## What is expected
In the lines below, look for "vestigingen". Copy each line where it appears.

## Information given

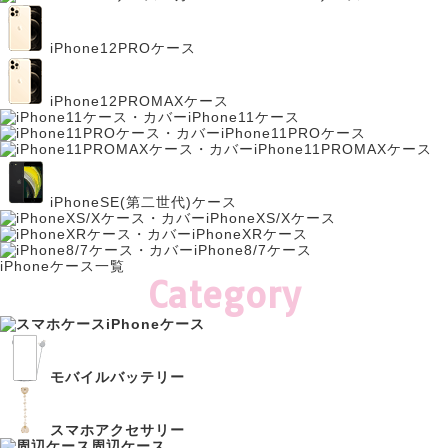
iPhone12PROケース
iPhone12PROMAXケース
iPhone11ケース
iPhone11PROケース
iPhone11PROMAXケース
iPhoneSE(第二世代)ケース
iPhoneXS/Xケース
iPhoneXRケース
iPhone8/7ケース
iPhoneケース一覧
Category
iPhoneケース
モバイルバッテリー
スマホアクセサリー
周辺ケース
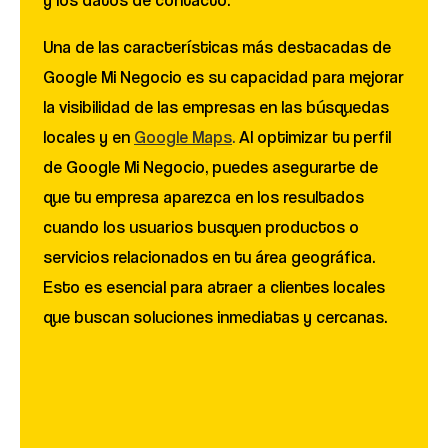
y los datos de contacto.
Una de las características más destacadas de
Google Mi Negocio es su capacidad para mejorar
la visibilidad de las empresas en las búsquedas
locales y en
Google Maps
.
Al optimizar tu perfil
de Google Mi Negocio, puedes asegurarte de
que tu empresa aparezca en los resultados
cuando los usuarios busquen productos o
servicios relacionados en tu área geográfica.
Esto es esencial para atraer a clientes locales
que buscan soluciones inmediatas y cercanas.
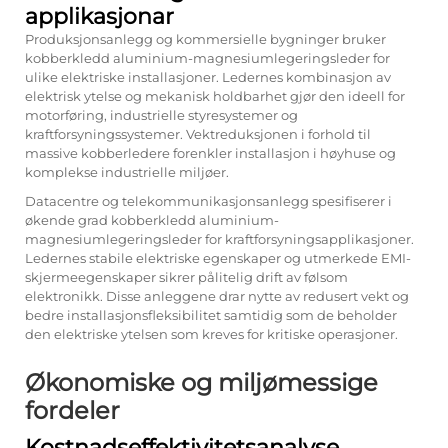
applikasjonar
Produksjonsanlegg og kommersielle bygninger bruker
kobberkledd aluminium-magnesiumlegeringsleder for
ulike elektriske installasjoner. Ledernes kombinasjon av
elektrisk ytelse og mekanisk holdbarhet gjør den ideell for
motorføring, industrielle styresystemer og
kraftforsyningssystemer. Vektreduksjonen i forhold til
massive kobberledere forenkler installasjon i høyhuse og
komplekse industrielle miljøer.
Datacentre og telekommunikasjonsanlegg spesifiserer i
økende grad kobberkledd aluminium-
magnesiumlegeringsleder for kraftforsyningsapplikasjoner.
Ledernes stabile elektriske egenskaper og utmerkede EMI-
skjermeegenskaper sikrer pålitelig drift av følsom
elektronikk. Disse anleggene drar nytte av redusert vekt og
bedre installasjonsfleksibilitet samtidig som de beholder
den elektriske ytelsen som kreves for kritiske operasjoner.
Økonomiske og miljømessige
fordeler
Kostnadseffektivitetsanalyse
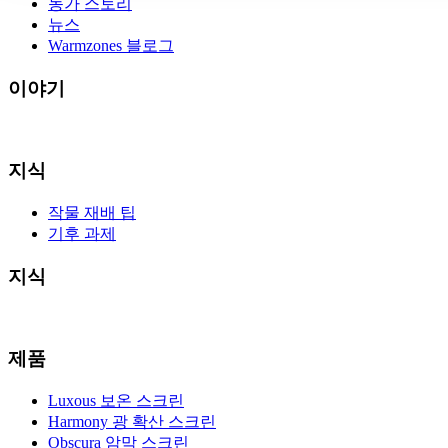
농가 스토리
뉴스
Warmzones 블로그
이야기
지식
작물 재배 팁
기후 과제
지식
제품
Luxous 보온 스크린
Harmony 광 확산 스크린
Obscura 암막 스크린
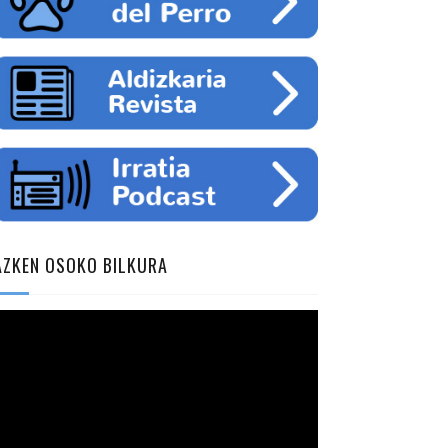
AZKEN OSOKO BILKURA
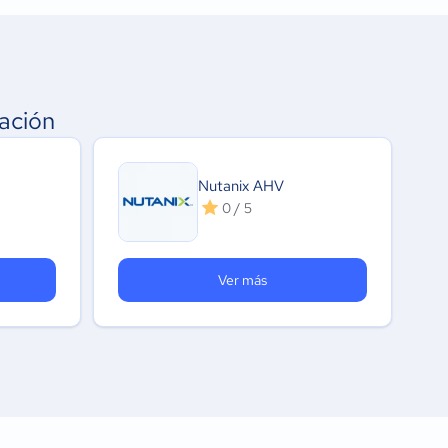
ación
Nutanix AHV
0 / 5
Ver más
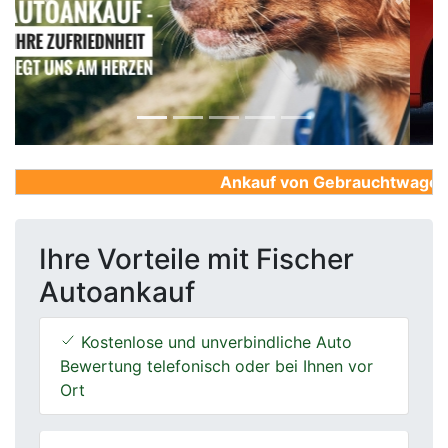
Previous
Next
Ankauf von Gebrauchtwagen, Fi
Ihre Vorteile mit Fischer
Autoankauf
Kostenlose und unverbindliche Auto
Bewertung telefonisch oder bei Ihnen vor
Ort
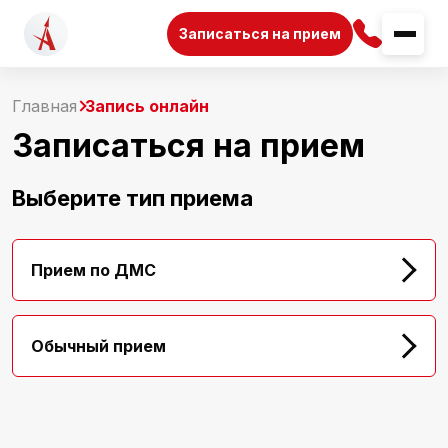
Записаться на прием
Главная
Запись онлайн
Записаться на прием
Выберите тип приема
Прием по ДМС
Обычный прием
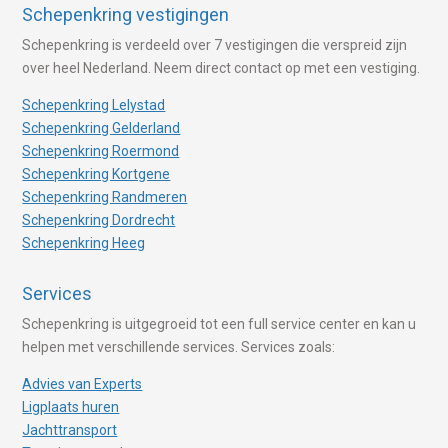
Schepenkring vestigingen
Schepenkring is verdeeld over 7 vestigingen die verspreid zijn
over heel Nederland. Neem direct contact op met een vestiging.
Schepenkring Lelystad
Schepenkring Gelderland
Schepenkring Roermond
Schepenkring Kortgene
Schepenkring Randmeren
Schepenkring Dordrecht
Schepenkring Heeg
Services
Schepenkring is uitgegroeid tot een full service center en kan u
helpen met verschillende services. Services zoals:
Advies van Experts
Ligplaats huren
Jachttransport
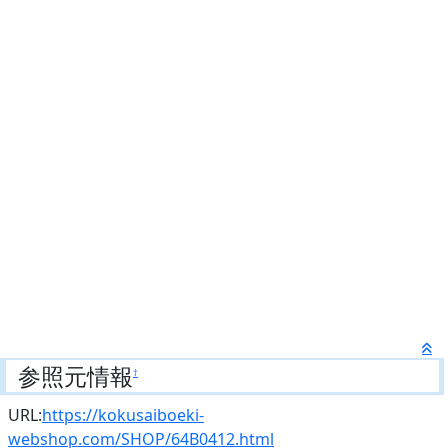
参照元情報
†
URL:
https://kokusaiboeki-
webshop.com/SHOP/64B0412.html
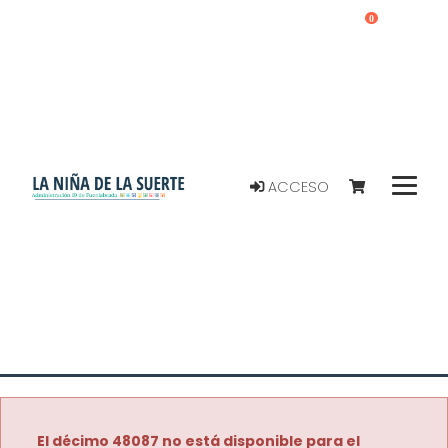
0
ACCESO
El décimo 48087 no está disponible para el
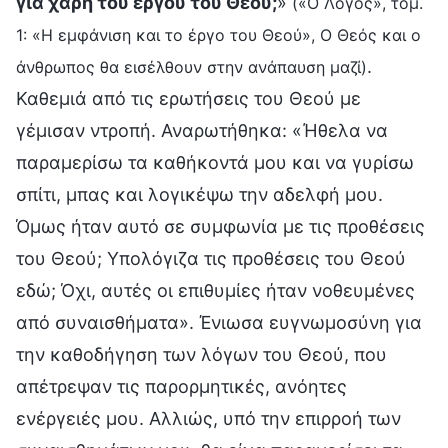
για χάρη του έργου του Θεού;
»
(«Ο Λόγος», τόμ.
1: «Η εμφάνιση και το έργο του Θεού», Ο Θεός και ο
.
άνθρωπος θα εισέλθουν στην ανάπαυση μαζί)
Καθεμιά από τις ερωτήσεις του Θεού με
γέμισαν ντροπή. Αναρωτήθηκα: «Ήθελα να
παραμερίσω τα καθήκοντά μου και να γυρίσω
σπίτι, μπας και λογικέψω την αδελφή μου.
Όμως ήταν αυτό σε συμφωνία με τις προθέσεις
του Θεού; Υπολόγιζα τις προθέσεις του Θεού
εδώ; Όχι, αυτές οι επιθυμίες ήταν νοθευμένες
από συναισθήματα». Ένιωσα ευγνωμοσύνη για
την καθοδήγηση των λόγων του Θεού, που
απέτρεψαν τις παρορμητικές, ανόητες
ενέργειές μου. Αλλιώς, υπό την επιρροή των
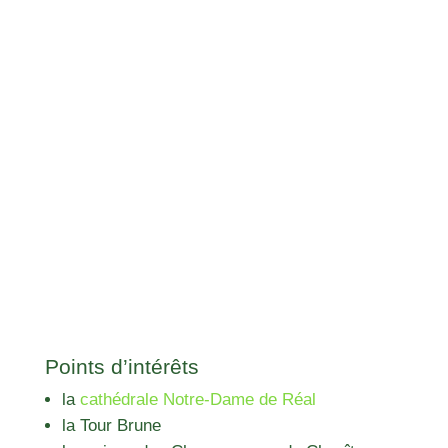
Points d’intérêts
la
cathédrale Notre-Dame de Réal
la Tour Brune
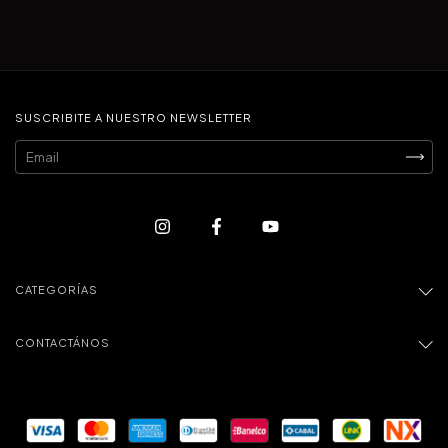
SUSCRIBITE A NUESTRO NEWSLETTER
CATEGORÍAS
CONTACTÁNOS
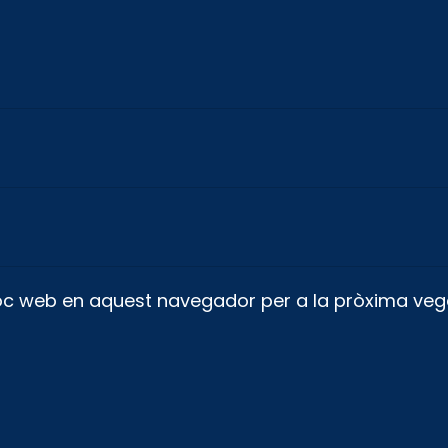
lloc web en aquest navegador per a la pròxima ve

## Written response
Schepenkring vestigingen
Schepenkring is verdeeld over 7 vestigingen die verspreid zijn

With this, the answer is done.